ELI5: Cryptography changed how they check for that openssl flag in the next release, offloading it from Python into Rust. The Rust version tries to address the broken c library linking on every invocation to test for FIPs support, so it will always raise the exception. The earlier Python version does not seem to interact with the bindings like that, or catches the exception within Python, so you should be able to use it. There are two issues here - (i) the underlying bindings being broken, and (ii) the way that Python tests for this flag in Rust is broken as it has fatal errors if the bindings have issues. Downgrading does not fix the first (bigger) issue, but should avoid the second issue.

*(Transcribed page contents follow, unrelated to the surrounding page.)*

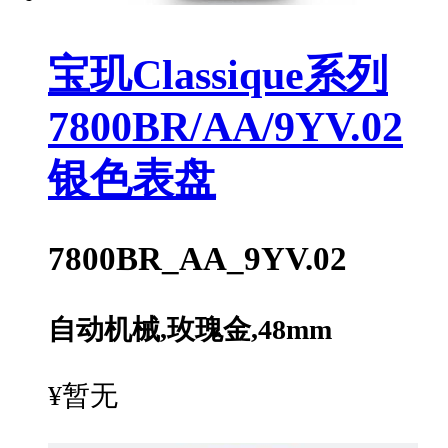
宝玑Classique系列
7800BR/AA/9YV.02
银色表盘
7800BR_AA_9YV.02
自动机械,玫瑰金,48mm
¥暂无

The problem is that your existing packaging system is broken due to incompatibilities and misconfigurations in their ports. IMHO, the only way to really fix this is by filing tickets with the maintainers for those packages (which already exist as @Osiris pointed out) – otherwise you'll be doing a lot of work to either (i) fix the port and risk that being overwritten by an update or potentially breaking other software that relies on it, or (ii) correctly compile and install a dedicated version of OpenSSL, Python, the bindings, and Certbot/etc that are all built against each other in their own sandboxed environment.
The easiest and most lasting fix, IMHO, will be to use install Certbot via pip and then reinstall an earlier version of the cryptography package. Because certbot and cryptography will be installed by pip into their own virtualenv, they won't update/upgrade without your explicit interaction and should be immune from any distribution upgrades.